Group Benefits

Private Health Services Plans: How small players can enjoy a huge tax break

Clients who own businesses can now take advantage of tax deductions that were only available to major corporations. This can be done by establishing a Private Health Services Plan for their company or themselves.

A PHSP is a CRA approved health and welfare trust that allows corporations and the self-employed to deduct health and dental expenses. Small businesses that are incorporated (one shareholder is sufficient) can establish a plan, as can sole proprietors with one arm’s-length employee. A trust company administers the PHSP holding funds in trust to pay claims and will scrutinize claims, and issue appropriate accounting records for tax purposes. The trust takes advantage of Section 248(1) of the Income Tax Act.

Now, your clients with PHSPs can avail themselves of tax deductions for all dental, health care, travel insurance and health plan costs, along with the user pay portion of health and dental plans (the deducible and co-insurance portion), voluntary procedures in and out of the country, and any other costs for a health care professional. Clients will be able to get that plastic surgery and have it written-off.

Imagine a business owner who earns $100,000 of net income this year and who incurs $10,000 worth of medical and dental expenses. This person must withdraw $18,416 in pre-tax income from the company to pay current medical expenses. By using a PHSP, the company would pay $11,000, with the amount fully deductible.

If your client is the sole employee of a corporation that implements a PHSP which is structured to allow one eligible employee classification.

In this instance, an executive class is formed and the employee and their dependants claim all eligible health or dental expenses through the PHSP up to the annual maximum established by the company. For companies with many employees, the PHSP is an innovative solution to the challenge of providing cost-effective benefits to employees.

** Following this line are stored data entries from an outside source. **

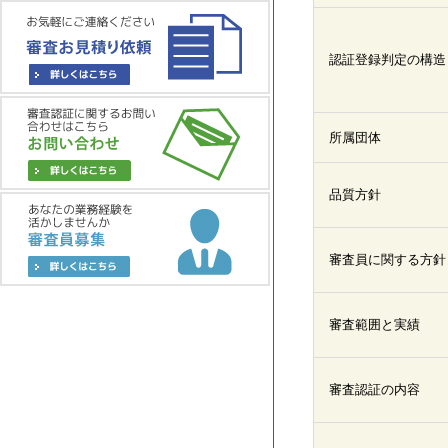
認証登録判定の構造
所属団体
品質方針
審査員に関する方針
審査範囲と実績
審査認証の内容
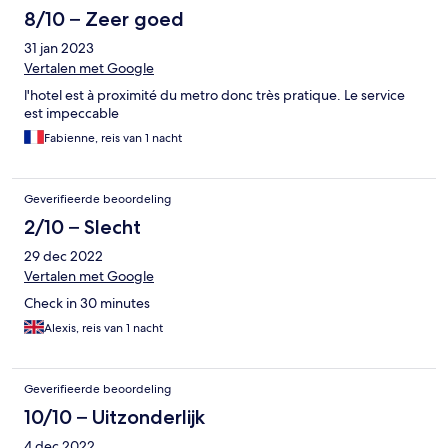
8/10 – Zeer goed
31 jan 2023
Vertalen met Google
l'hotel est à proximité du metro donc très pratique. Le service
est impeccable
Fabienne, reis van 1 nacht
Geverifieerde beoordeling
2/10 – Slecht
29 dec 2022
Vertalen met Google
Check in 30 minutes
Alexis, reis van 1 nacht
Geverifieerde beoordeling
10/10 – Uitzonderlijk
4 dec 2022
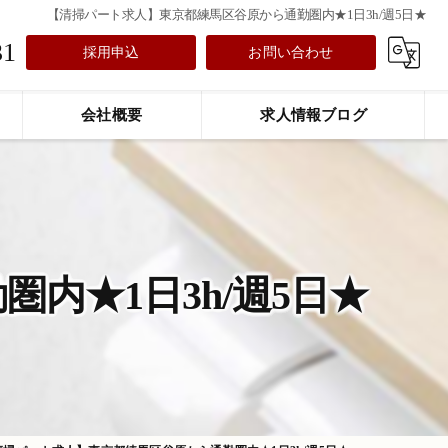
【清掃パート求人】東京都練馬区谷原から通勤圏内★1日3h/週5日★
31
採用申込
お問い合わせ
会社概要
求人情報ブログ
内★1日3h/週5日★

The PHSP can be structured to provide varying reimbursement limits to different classification to employees (i.e. exec, part-time staff, etc.) Each employee classification can be assigned an annual reimbursement limit, with different classes of employees with differing reimbursement limits. Employees will be reimbursed for eligible claims until they reach their assigned limit, at which point no further reimbursement will be provided.

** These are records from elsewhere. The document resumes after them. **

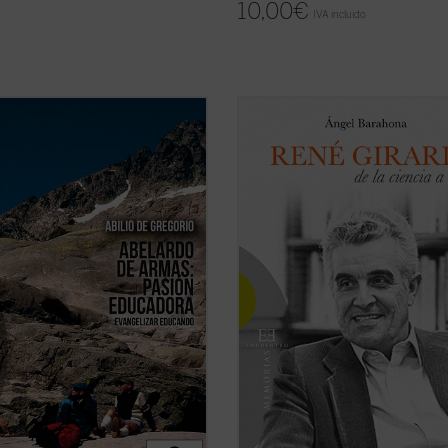
10,00
€
IVA incluido
do de Armas es un formador de
¿Por qué un libro sobre René Girar
ores. Discípulo aventajado del P.
qué consiste su relevancia intelect
s, enriqueció el ya de por sí fértil
¿Por qué la teología se siente
 educativo de su maestro,
interpelada e incómoda por su teor
ndo en él sus convicciones,
¿Por qué algunos le llaman el «Dar
idas en la escuela de los Ejercicios
la cultura», otros el «Hegel del ...
(v
uales ...
(ver ficha)
ficha)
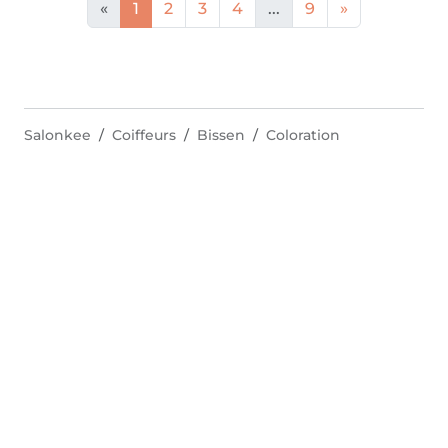
«
1
2
3
4
...
9
»
Salonkee
Coiffeurs
Bissen
Coloration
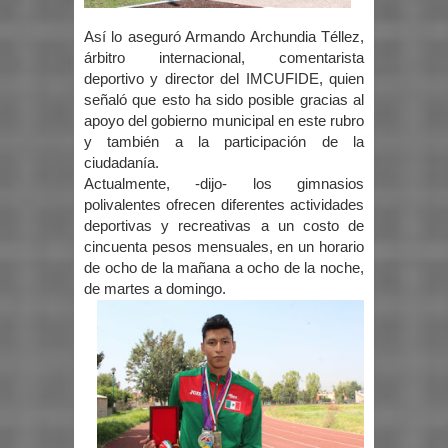
Así lo aseguró Armando Archundia Téllez,
árbitro internacional, comentarista
deportivo y director del IMCUFIDE, quien
señaló que esto ha sido posible gracias al
apoyo del gobierno municipal en este rubro
y también a la participación de la
ciudadanía.
Actualmente, -dijo- los gimnasios
polivalentes ofrecen diferentes actividades
deportivas y recreativas a un costo de
cincuenta pesos mensuales, en un horario
de ocho de la mañana a ocho de la noche,
de martes a domingo.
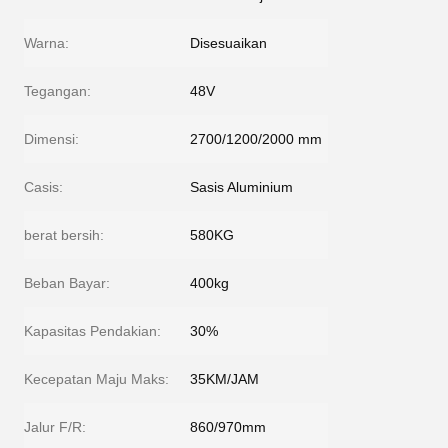
Warna:
Disesuaikan
Tegangan:
48V
Dimensi:
2700/1200/2000 mm
Casis:
Sasis Aluminium
berat bersih:
580KG
Beban Bayar:
400kg
Kapasitas Pendakian:
30%
Kecepatan Maju Maks:
35KM/JAM
Jalur F/R:
860/970mm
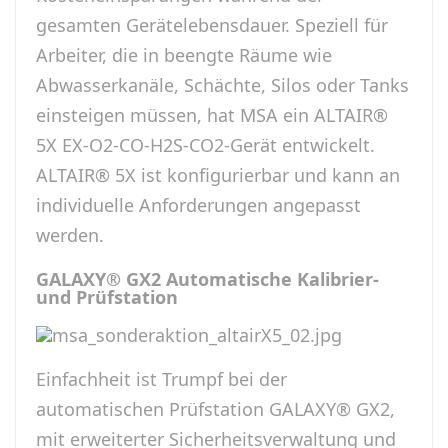
gesamten Gerätelebensdauer. Speziell für
Arbeiter, die in beengte Räume wie
Abwasserkanäle, Schächte, Silos oder Tanks
einsteigen müssen, hat MSA ein ALTAIR®
5X EX-O2-CO-H2S-CO2-Gerät entwickelt.
ALTAIR® 5X ist konfigurierbar und kann an
individuelle Anforderungen angepasst
werden.
GALAXY® GX2 Automatische Kalibrier-
und Prüfstation
Einfachheit ist Trumpf bei der
automatischen Prüfstation GALAXY® GX2,
mit erweiterter Sicherheitsverwaltung und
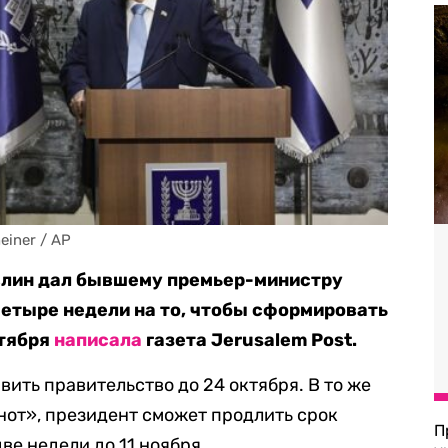
einer / AP
влин дал бывшему премьер-министру
етыре недели на то, чтобы сформировать
нтября
написала
газета Jerusalem Post.
ить правительство до 24 октября. В то же
нот», президент сможет продлить срок
П
ве недели до 11 ноября.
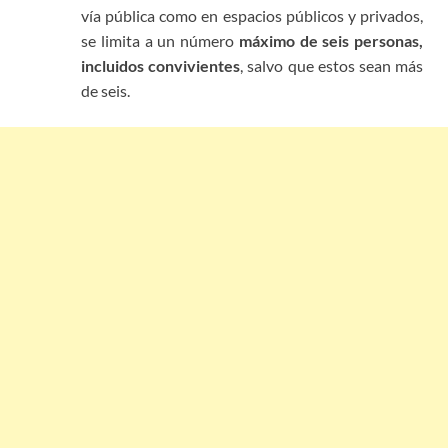
vía pública como en espacios públicos y privados,
se limita a un número
máximo de seis personas,
incluidos convivientes
, salvo que estos sean más
de seis.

If there are unused balances in the employee’s account, an option is available to carry these amounts forward. Adopting this strategy over traditional corporate health and dental plans can produce a savings to the bottom line ranging from 20 per cent to 50 per cent. The set-up of a PHSP for your clients is simple. The company pays a one-time, tax deductible enrolment fee to the PHSP Trustee.

There are no monthly premiums to pay (unless the employer wants to prepay some costs for employees.) There are no restrictions, no waiting periods and no medical history requirements.


  1. Janet

    Question. I am the only shareholder and the only employee of a Corporation that used to have active business income but now has passive income from investments. I have been registered with a PHSP for over 20 years now my accountant suggests I no longer qualify to use the PHSP. What would I have to do to meet the qualifications to continue to benefit from using my PHSP?